ST. LOUIS (AP) — The dark-colored SUV pulled up, emergency red and blue lights flashing from the dashboard. The driver pulled over — and was robbed, not by real police officers, but by fake ones.

The real St. Louis police on Thursday were searching for the fakes — two men who pulled off three robberies, each time while posing as officers.

All three robberies happened Tuesday, and two of them occurred five minutes apart. In each case, a sport utility vehicle that looked like an undercover police vehicle pulled behind cars and turned on flashing lights from the dashboard. Motorists, believing they were being stopped by police, pulled to the curb.

No one was hurt.

At 12:15 a.m., two women ages 31 and 39 were in a car on West Florissant Avenue when they were stopped by the phony officers. The suspects, dressed in dark clothing, approached with guns and demanded property from the victims, police said. One woman gave them her wallet, the other a ring. One of the suspects gave the ring back, then told the women to leave.

Five minutes later, the men pulled over a 24-year-old woman. One of the suspects asked for her identification and registration, while the other reached in to unlock the car doors. The victim relocked the doors and asked the suspects for identification. They then told her to leave, and drove away.

The third incident happened at 11:45 p.m. on Kingshighway, when the suspects pulled over a car driven by a 47-year-old man who was leaving the fast food restaurant where he worked. The suspects approached, this time wear ski masks and with guns, and demanded to know the whereabouts of a deposit bag from the restaurant, then took a cell phone and keys.

Police said the victim later returned to the restaurant and found it unlocked, perhaps with the keys that had been stolen. But police said it did not appear that anything was taken from the restaurant.
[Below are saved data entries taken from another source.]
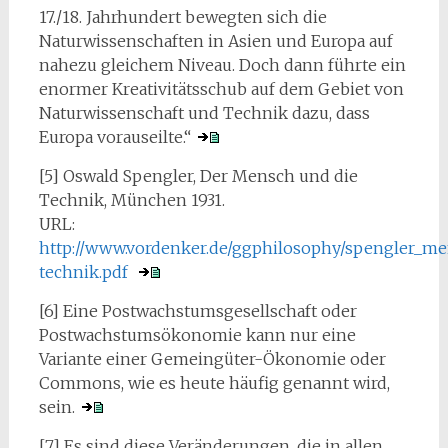
17./18. Jahrhundert bewegten sich die
Naturwissenschaften in Asien und Europa auf
nahezu gleichem Niveau. Doch dann führte ein
enormer Kreativitätsschub auf dem Gebiet von
Naturwissenschaft und Technik dazu, dass
Europa vorauseilte.“
[5] Oswald Spengler, Der Mensch und die
Technik, München 1931.
URL:
http://www.vordenker.de/ggphilosophy/spengler_m
technik.pdf
[6] Eine Postwachstumsgesellschaft oder
Postwachstumsökonomie kann nur eine
Variante einer Gemeingüter-Ökonomie oder
Commons, wie es heute häufig genannt wird,
sein.
[7] Es sind diese Veränderungen, die in allen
Maj. Lawrence O’Toole, deputy commander of the Bureau of Community Policing, told the St. Louis Post-Dispatch that police usually stop vehicles using marked police cars. If the car is not marked, detectives wear clothing that says “police” on it, he said. He urged people to ask for identification or for a supervisor to come to the scene if they have any concerns about the validity of those who stopped them.